Trwa seria porażek TKH/ThyssenKrupp/Energostal z Cracovią. Jednak już nie na lodzie, a w zaciszu klubowych gabinetów. Krakowianie już pozyskali Martina Voznika, a są bliscy porozumienia z Danielem Laszkiewiczem.
To znacznie utrudnia budowę nowego składu czwartego zespołu zakończonego sezonu. Torunianie, po tym jak w rywalizacji o brązowy medal ulegli drużynie z Krakowa, mają zamiar w nowych rozgrywkach znów walczyć o miejsce na podium. W założeniach trzon ekipy Jarosława Morawieckiego miał pozostać bez zmian. Ekipę powinni wzmocnić zawodnicy zza południowej lub wschodniej granicy.
Problem w tym, że torunianie nie zatrzymają dwóch kluczowych zawodników z zakończonego sezonu. Powodem są lepsze warunki finansowe oferowane hokeistom TKH/ThyssenKrupp/Energostal przez konkurentów na krajowym rynku. Według informacji "Gazety" przesądzone jest już odejście Martina Voznika. Zawsze pracowity na lodzie Czech z polskim paszportem zakończył okres współpracy z toruńskim klubem. 30-letni wychowanek HC Vitkowice spędził na Pomorzu zaledwie jeden sezon. Cracovia będzie jego czwartym klubem w Polsce po KTH Krynica, Podhalu Nowy Targ i ekipie z grodu Kopernika. - Jestem z Martinem w stałym kontakcie i zasmucił mnie informacją o przeprowadzce pod Wawel - powiedział napastnik TKH/ThyssenKrupp/Energostal Daniel Laszkiewicz.
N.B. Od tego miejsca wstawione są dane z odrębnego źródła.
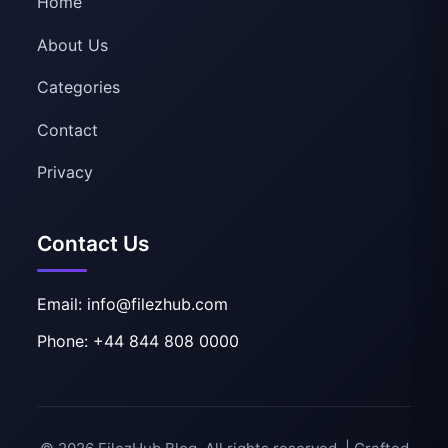
Home
About Us
Categories
Contact
Privacy
Contact Us
Email: info@filezhub.com
Phone: +44 844 808 0000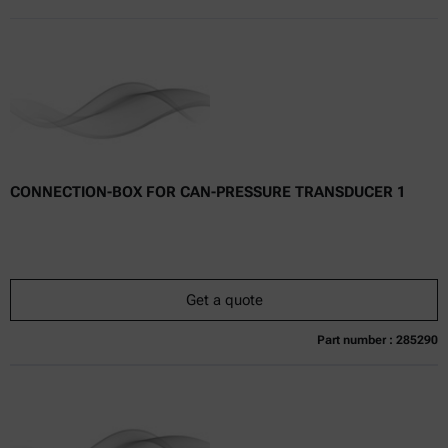
CONNECTION-BOX FOR CAN-PRESSURE TRANSDUCER 1
Get a quote
Part number : 285290
Currently not available
Get a quote
Add to cart
Online price only
excl.
incl.
0
VAT
Delivery time: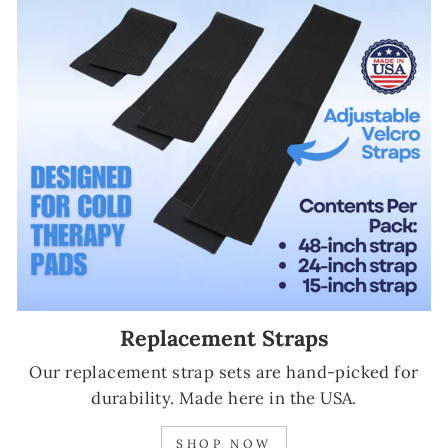
Replacement Straps
Our replacement strap sets are hand-picked for
durability. Made here in the USA.
SHOP NOW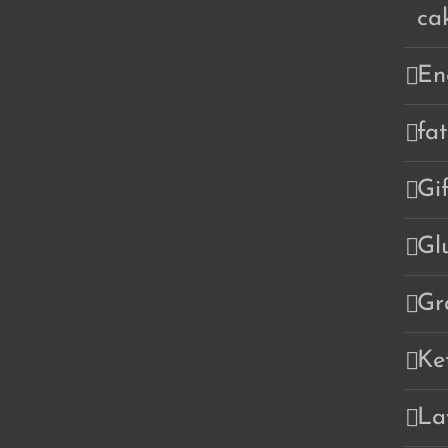
ca
En
fa
Gi
Gl
Gr
Ke
La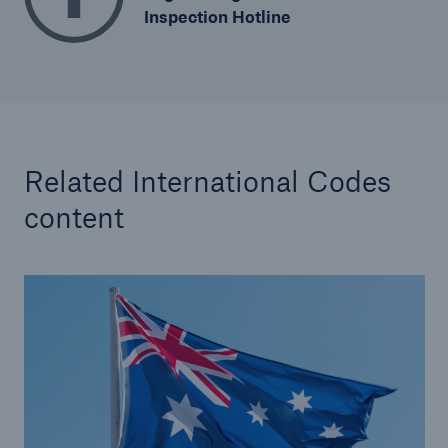
Inspection Hotline
Related International Codes
content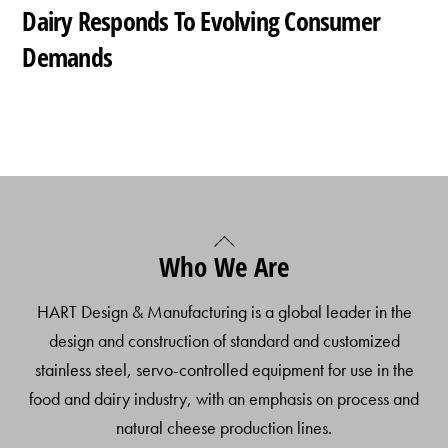
Dairy Responds To Evolving Consumer
Demands
Back
Who We Are
To
Top
HART Design & Manufacturing is a global leader in the
design and construction of standard and customized
stainless steel, servo-controlled equipment for use in the
food and dairy industry, with an emphasis on process and
natural cheese production lines.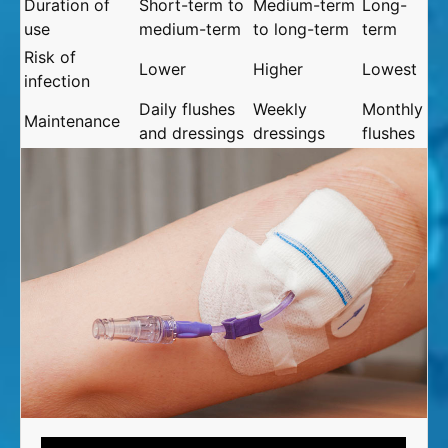
Duration of
Short-term to
Medium-term
Long-
use
medium-term
to long-term
term
Risk of
Lower
Higher
Lowest
infection
Daily flushes
Weekly
Monthly
Maintenance
and dressings
dressings
flushes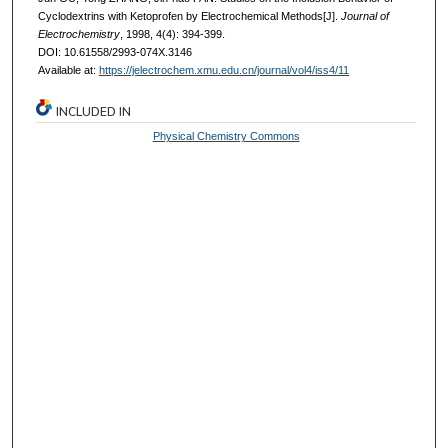
Cyclodextrins with Ketoprofen by Electrochemical Methods[J].
Journal of
Electrochemistry
, 1998, 4(4): 394-399.
DOI: 10.61558/2993-074X.3146
Available at:
https://jelectrochem.xmu.edu.cn/journal/vol4/iss4/11
INCLUDED IN
Physical Chemistry Commons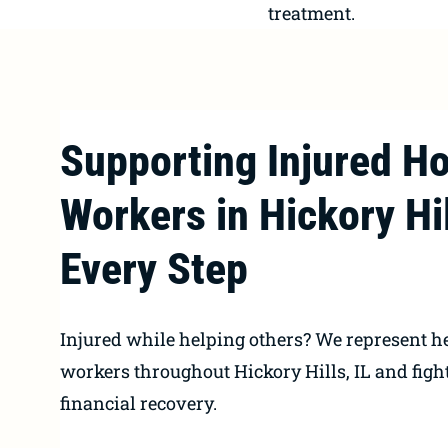
treatment.
Supporting Injured Ho
Workers in Hickory Hil
Every Step
Injured while helping others? We represent h
workers throughout Hickory Hills, IL and fight
financial recovery.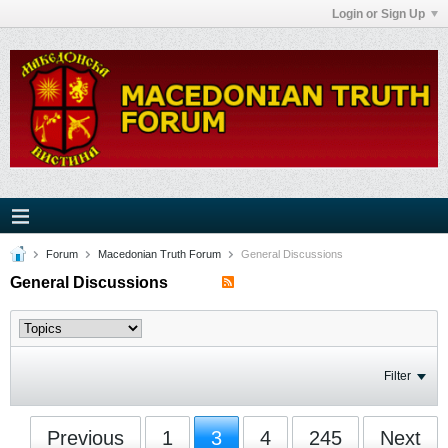
Login or Sign Up
Forum
Macedonian Truth Forum
General Discussions
General Discussions
Filter
Previous
1
3
4
245
Next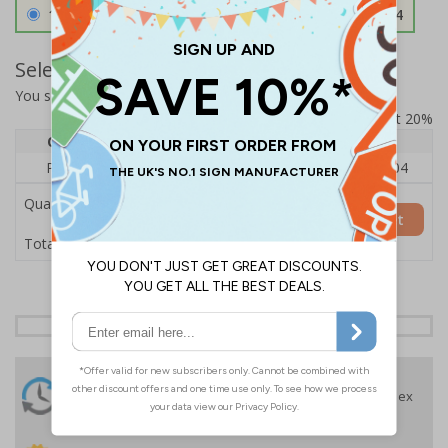
1.2mm Aircraft Grade Aluminium
£126.04
Select Quantity and Add To Basket
You selected:
RS1-K38-0-76VFU-ALDSRB
Prices excludes VAT at 20%
Quantity
1
2 - 4
5+
Price Each
£140.04
£136.55
£126.04
Quantity
Add to Basket
£140.04
Total Price
24 Hours
Free delivery
On orders over £35 ex
Despatch
VAT
Order before 4:30pm*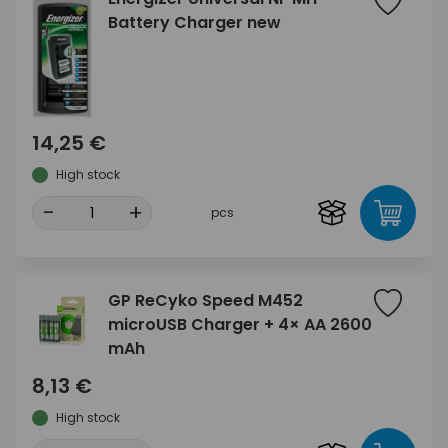
Battery Charger new
14,25 €
High stock
-
+
pcs
GP ReCyko Speed M452
microUSB Charger + 4× AA 2600
mAh
8,13 €
High stock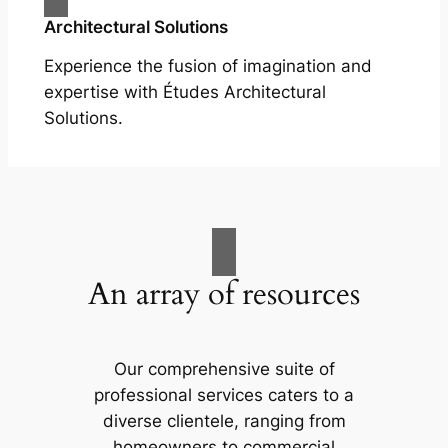
Architectural Solutions
Experience the fusion of imagination and
expertise with Études Architectural
Solutions.
An array of resources
Our comprehensive suite of
professional services caters to a
diverse clientele, ranging from
homeowners to commercial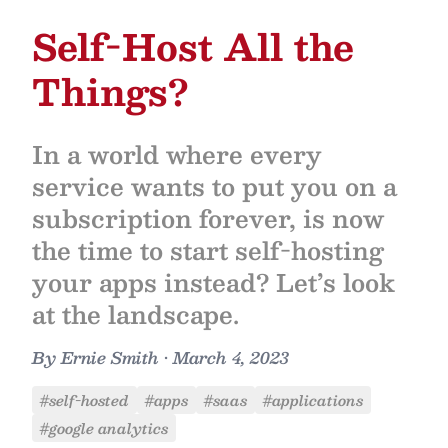
Self-Host All the
Things?
In a world where every
service wants to put you on a
subscription forever, is now
the time to start self-hosting
your apps instead? Let’s look
at the landscape.
By
Ernie Smith
•
March 4, 2023
#self-hosted
#apps
#saas
#applications
#google analytics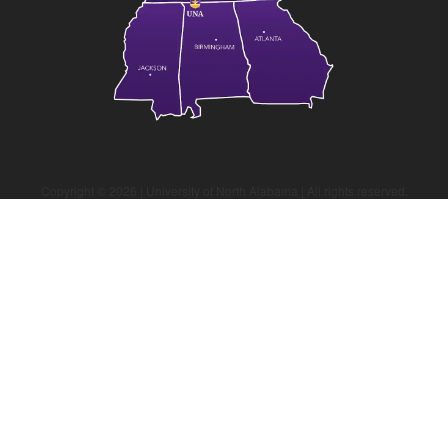
Copyright ©
2026
| University of North Alabama | All rights reserved.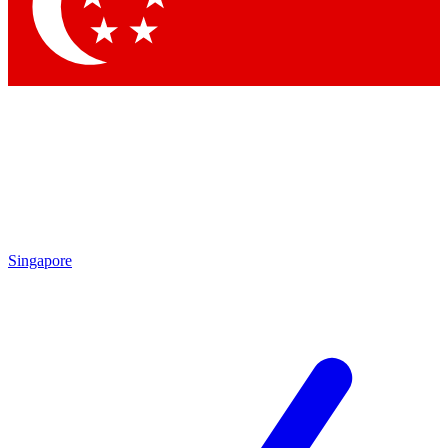
Contact me with news and offers from other Future
brands
By submitting your information you agree to the
Terms & Conditions
and
Privacy Policy
and are aged 16 or over.
Singapore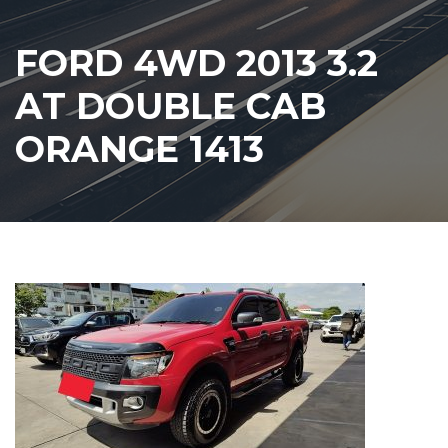
FORD 4WD 2013 3.2
AT DOUBLE CAB
ORANGE 1413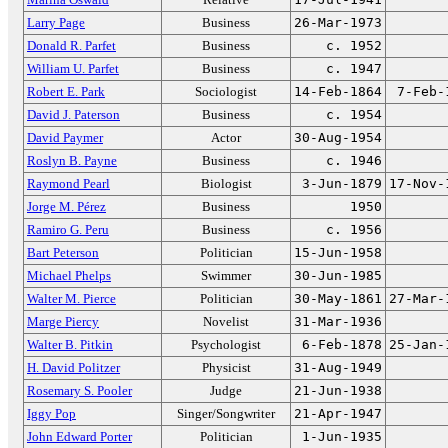
Larry Page
Business
26-Mar-1973
Donald R. Parfet
Business
c. 1952
William U. Parfet
Business
c. 1947
Robert E. Park
Sociologist
14-Feb-1864
7-Feb-
David J. Paterson
Business
c. 1954
David Paymer
Actor
30-Aug-1954
Roslyn B. Payne
Business
c. 1946
Raymond Pearl
Biologist
3-Jun-1879
17-Nov-
Jorge M. Pérez
Business
1950
Ramiro G. Peru
Business
c. 1956
Bart Peterson
Politician
15-Jun-1958
Michael Phelps
Swimmer
30-Jun-1985
Walter M. Pierce
Politician
30-May-1861
27-Mar-
Marge Piercy
Novelist
31-Mar-1936
Walter B. Pitkin
Psychologist
6-Feb-1878
25-Jan-
H. David Politzer
Physicist
31-Aug-1949
Rosemary S. Pooler
Judge
21-Jun-1938
Iggy Pop
Singer/Songwriter
21-Apr-1947
John Edward Porter
Politician
1-Jun-1935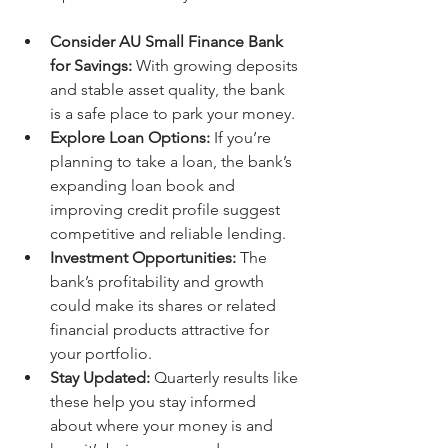
Consider AU Small Finance Bank 
for Savings:
 With growing deposits 
and stable asset quality, the bank 
is a safe place to park your money.
Explore Loan Options:
 If you’re 
planning to take a loan, the bank’s 
expanding loan book and 
improving credit profile suggest 
competitive and reliable lending.
Investment Opportunities:
 The 
bank’s profitability and growth 
could make its shares or related 
financial products attractive for 
your portfolio.
Stay Updated:
 Quarterly results like 
these help you stay informed 
about where your money is and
Polski napastnik prawdopodobnie będzie miał jednak okazję wspólnych występów z Voznikiem. Stanie się tak, jeśli torunianie nie przebiją finansowej oferty Cracovii. Laszkiewicz, który od początku kwietnia jest wolnym zawodnikiem, posiada również własną kartę uprawniającą do gry. Dzięki temu wszystkie negocjacje kontraktowe toczą sam. Obecnie rozważa propozycje z TKH/ThyssenKrupp/Energostal oraz ekip z Oświęcimia i Krakowa.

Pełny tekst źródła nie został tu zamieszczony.